Alan was critical of our initial character, Rosemary, who takes a job on the Wayfarer to escape the notoriety of her father’s criminal conviction for arms peddling. But, aside from a short scene in which some of the crew belittle her father, no real animosity is directed at Rosemary. Again, we are told that she left college due to a very chilly reception from classmates and faculty. But, we are not shown it, and we could have. Alan mentioned a character on the television series The Good Fight (sequel to the legal drama, The Good Wife) who struggles with being the daughter of a crooked financier (cf. Bernie Madoff). Discovery of her secret puts her career in jeopardy. Rosemary just earns a hug.
Truth, Justice, and the GC Way?
And the book is pretty packed with ethical issues and moral quandaries. The arrest of Corbin for being a clone was a great discussion point for us. Did the Quelin, the aliens who seized and mistreat Corbin, have a legitimate reason to act in that manner? To them, clones were an outrage that should be prevented at all costs. So, the Quelin seem like rigidly orthodox fundamentalists to some of us. However, when Rosemary discovers a way to force the Quelin to transfer custody of Corbin, they respect GC law enough to override their own moral objections. Since they are acting in a manner that benefits “our guy”, it is easy to see Corbin’s release as “doing the right thing”. Except, I posed, what if the law that they respect is the Fugitive Slave Act and they are turning an escaped slave back to a pursuing owner? So, are the Quelin doing the right thing? And, in any case, they are not fundie fanatics, since they do not impose their own code above that of the Galactic Common. Liz opined that treating the law without respect is a sign of arrogance, so the Quelin at least escape that charge, whatever else we may think of them.
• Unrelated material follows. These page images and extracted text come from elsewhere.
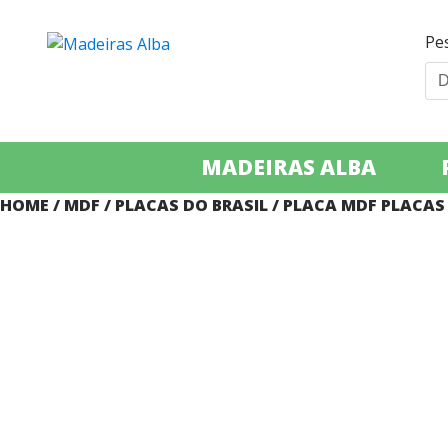
Pe
MADEIRAS ALBA
HOME
/
MDF
/
PLACAS DO BRASIL
/ PLACA MDF PLACAS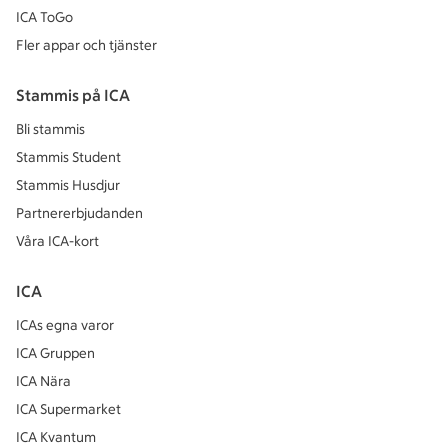
ICA ToGo
Fler appar och tjänster
Stammis på ICA
Bli stammis
Stammis Student
Stammis Husdjur
Partnererbjudanden
Våra ICA-kort
ICA
ICAs egna varor
ICA Gruppen
ICA Nära
ICA Supermarket
ICA Kvantum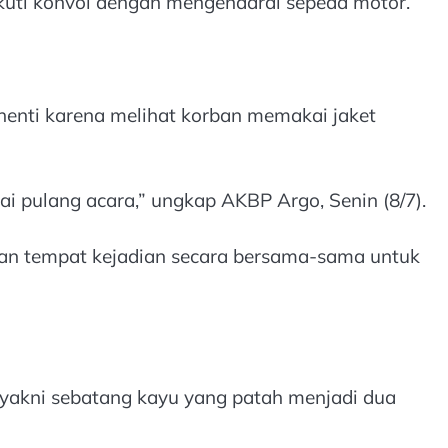
ikuti konvoi dengan mengendarai sepeda motor.
rhenti karena melihat korban memakai jaket
ai pulang acara,” ungkap AKBP Argo, Senin (8/7).
an tempat kejadian secara bersama-sama untuk
yakni sebatang kayu yang patah menjadi dua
Plus, the way in which Corbin becomes more integrated with the rest of the crew involves him taking a moral stance that overrides another crew member’s choice, when he inoculates Ohan, a step that does save Ohan from dying but also essentially alters his mind and personality (changing from a Pair “we” to a Single “he” person). Should Corbin be allowed to remain on the Wayfarer after committing such a denial of another member’s explicit wishes? We brought up numerous examples of acting against the wishes of another in matters of extreme danger, the conflict between the rights of individuals and the needs of communities (Corbin acting to spare the other crew a second loss, after Lovey’s “demise”), and the implication of taking such action, even with the best of intentions, and the trust necessary between crew members, here fatally broken (the new Ohan being a new personality). We did not settle on a single, correct course for Corbin, but his suffering a few weeks of snubbing by the captain, Ashby, did seem too light a penalty.
Time for Some Beamer ‘Tough’ Love
Still, the Beamer Common on the book was very favorable (in spite of several of us using terms like “plotless”, “episodic”, and “immature” to sum up our thoughts!). The majority of ratings hit 7 or 8, with a couple reaching for 9. Donna, who has almost finished reading the second Wayfarer book, brought up names like David Brin and Frederik Pohl as comparisons for Ms. Chambers’s way with aliens. I had to toss back to Donna a book she recommended long, long ago, The Color of Distance by Amy Thomson, which was a Phil Dick Best Original Paperback winner back in 1995. In both cases, we were pleased with the imaginative alien physiology and cultures. And nothing feels better to a Beamer than to be reminded by a present book of a long-lost friend, up on the shelves of memory.